The American Association of Poison Control Centers (AAPCC) receives almost 8,000 reports of potentially toxic exposures to tobacco products among children 6 years and younger in the United States. Most cases of nicotine poisoning among children result from their ingestion of cigarettes or cigars. According to a study by the Centers for Disease Control and Prevention and the Rhode Island Department of Health, children in households where cigarettes are smoked in their presence were four times more likely to swallow cigarettes or cigarette butts than in households where smoking does not occur around children. Most of these incidents happened in homes where children were exposed to secondhand smoke and where cigarettes and ashtrays were kept within the reach of children.

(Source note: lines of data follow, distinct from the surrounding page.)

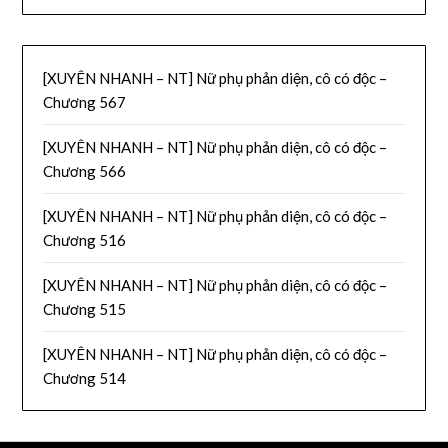
[XUYÊN NHANH – NT] Nữ phụ phản diện, cô có độc –
Chương 567
[XUYÊN NHANH – NT] Nữ phụ phản diện, cô có độc –
Chương 566
[XUYÊN NHANH – NT] Nữ phụ phản diện, cô có độc –
Chương 516
[XUYÊN NHANH – NT] Nữ phụ phản diện, cô có độc –
Chương 515
[XUYÊN NHANH – NT] Nữ phụ phản diện, cô có độc –
Chương 514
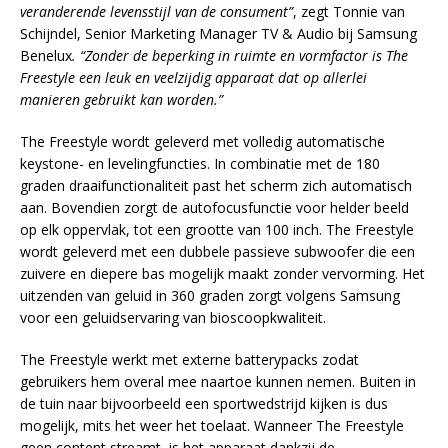
veranderende levensstijl van de consument”
, zegt Tonnie van
Schijndel, Senior Marketing Manager TV & Audio bij Samsung
Benelux
. “Zonder de beperking in ruimte en vormfactor is The
Freestyle een leuk en veelzijdig apparaat dat op allerlei
manieren gebruikt kan worden.”
The Freestyle wordt geleverd met volledig automatische
keystone- en levelingfuncties. In combinatie met de 180
graden draaifunctionaliteit past het scherm zich automatisch
aan. Bovendien zorgt de autofocusfunctie voor helder beeld
op elk oppervlak, tot een grootte van 100 inch. The Freestyle
wordt geleverd met een dubbele passieve subwoofer die een
zuivere en diepere bas mogelijk maakt zonder vervorming. Het
uitzenden van geluid in 360 graden zorgt volgens Samsung
voor een geluidservaring van bioscoopkwaliteit.
The Freestyle werkt met externe batterypacks zodat
gebruikers hem overal mee naartoe kunnen nemen. Buiten in
de tuin naar bijvoorbeeld een sportwedstrijd kijken is dus
mogelijk, mits het weer het toelaat. Wanneer The Freestyle
geen content streamt, is het apparaat dankzij de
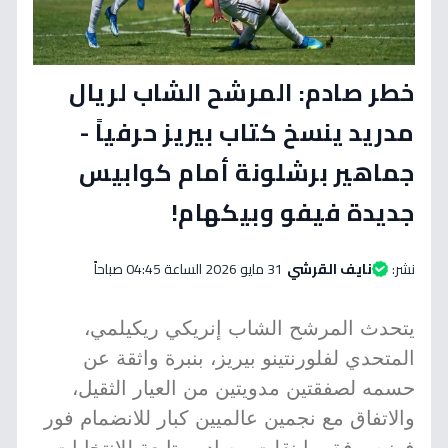
خطر صادم: المرشح الشاب لريال
مدريد ينسخ كتاب بيريز حرفياً -
جماهير برشلونة أمام كوابيس
جديدة فيفو وبيكهام!
نشر:
نايف القرشي
31 مايو 2026 الساعة 04:45 صباحاً
يتحدث المرشح الشاب إنريكي ريكيلمي،
المتحدي لفلورنتينو بيريز، بنبرة واثقة عن
حسمه لصفقتين مدويتين من العيار الثقيل،
والاتفاق مع نجمين عالميين كبار للانضمام فور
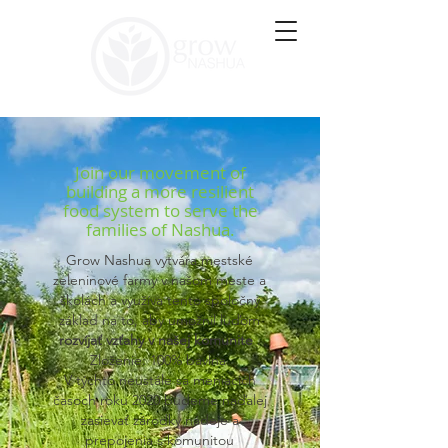
Join our movement of
building a more resilient
food system to serve the
families of Nashua.
Grow Nashua vytvára mestské
zeleninové farmy v našom meste a
školách a využíva tento spoločný
základ na to, aby umožnil ľuďom
rozvíjať vzťahy v našej komunite
.
Zloženie: 100% bavlna.
V týchto neustále sa meniacich
časoch roku 2020 budeme naďalej
zasievať zárodky nádeje a
prepojenia s komunitou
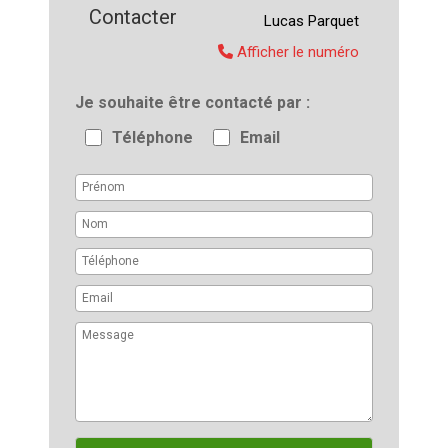
Contacter
Lucas
Parquet
Afficher le numéro
Je souhaite être contacté par
Téléphone
Email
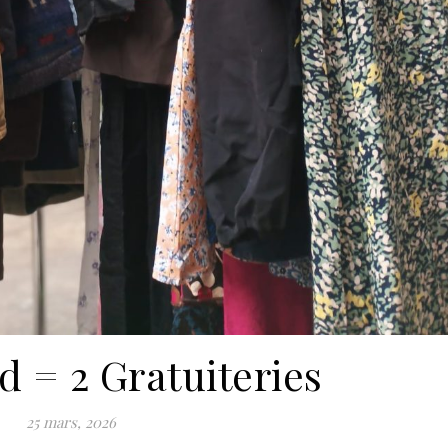
d = 2 Gratuiteries
25 mars, 2026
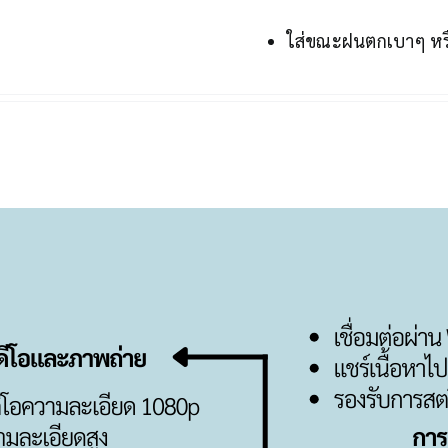
ใส่ขณะฝนตกเบาๆ หรื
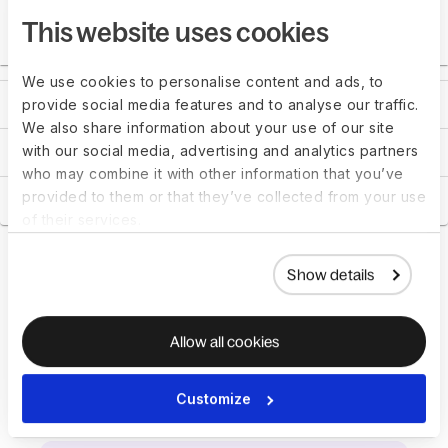
This website uses cookies
We use cookies to personalise content and ads, to
Loopbaanmanagement
provide social media features and to analyse our traffic.
We also share information about your use of our site
with our social media, advertising and analytics partners
Leerbeheersysteem
who may combine it with other information that you’ve
provided to them or that they’ve collected from your use
Plugins
of their services.
Show details
Waarom bedrijven
over de hele wereld
Allow all cookies
Deel gebruiken voor
loopbaanontwikkeling
Customize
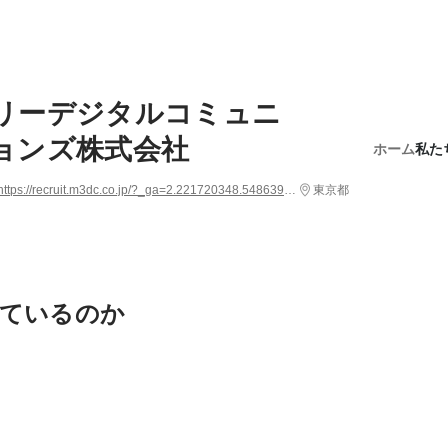
リーデジタルコミュニ
ョンズ株式会社
ホーム
私た
https://recruit.m3dc.co.jp/?_ga=2.221720348.548639145.1671597801-970744653.1655426258
東京都
ているのか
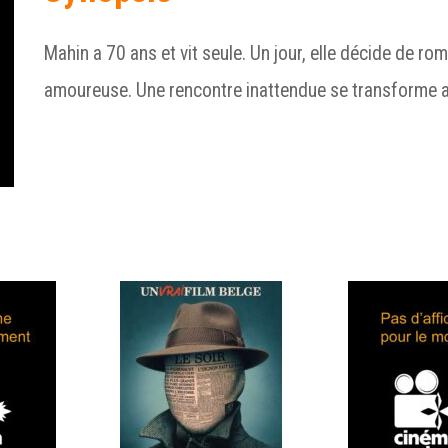
Mahin a 70 ans et vit seule. Un jour, elle décide de rom
amoureuse. Une rencontre inattendue se transforme al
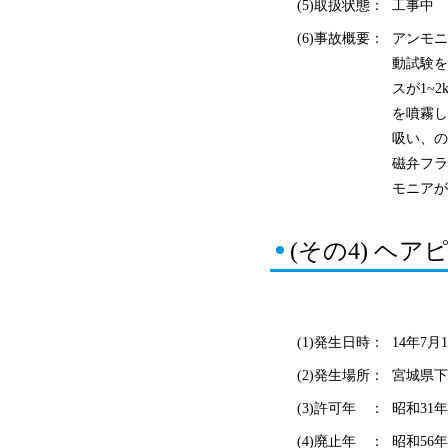
(5)取扱状態：
工事中
(6)事故概要：
アンモニ
動試験を
スが1~
を噴霧し
吸い、の
磁弁フラ
モニアが
(その4) ヘ
(1)発生日時：
14年7月1
(2)発生場所：
宮城県下
(3)許可年 ：
昭和31年
(4)廃止年 ：
昭和56年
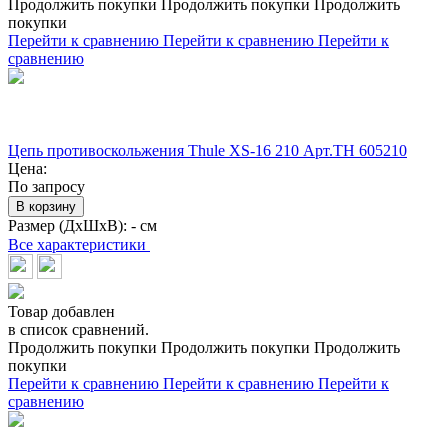
Продолжить покупки
Продолжить покупки
Продолжить
покупки
Перейти к сравнению
Перейти к сравнению
Перейти к
сравнению
Цепь противоскольжения Thule XS-16 210 Арт.TH 605210
Цена:
По запросу
В корзину
Размер (ДхШхВ):
- см
Все характеристики
Товар добавлен
в список сравнений.
Продолжить покупки
Продолжить покупки
Продолжить
покупки
Перейти к сравнению
Перейти к сравнению
Перейти к
сравнению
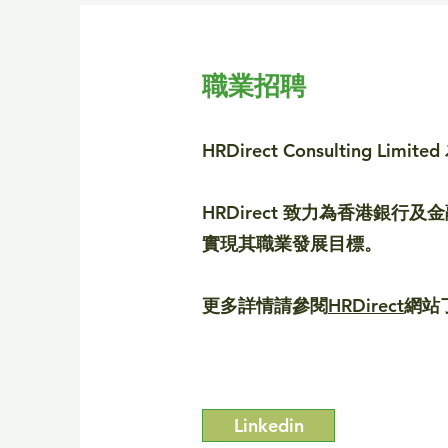
職業招聘
HRDirect Consulting Limited
HRDirect
致力為香港銀行及金
實現其職業發展目標。
HRDirect
更多詳情請參閱
網站
Linkedin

“Adults who smoke in the home may not be aware of the danger of cigarettes and cigarette butts to children,” said __________, __________ County Health Department administrative director.
“Children 6 to 24 months old are actively exploring their environment and often put things into their mouths. It is very important that parents and caregivers store tobacco products out of the reach of children always, and that they do not smoke around children because of the associated health hazards."
While minor toxic clinical effects may occur such as vomiting, nausea, lethargy, gagging, and a pale or flushed appearance, severe toxicity among children who ingested cigarettes, cigarette butts, or snuff, include depressed respiration, cardiac arrhythmia, and convulsions. If ingestion does occur, call the Oklahoma Poison Control Center at 1-800-222-1222.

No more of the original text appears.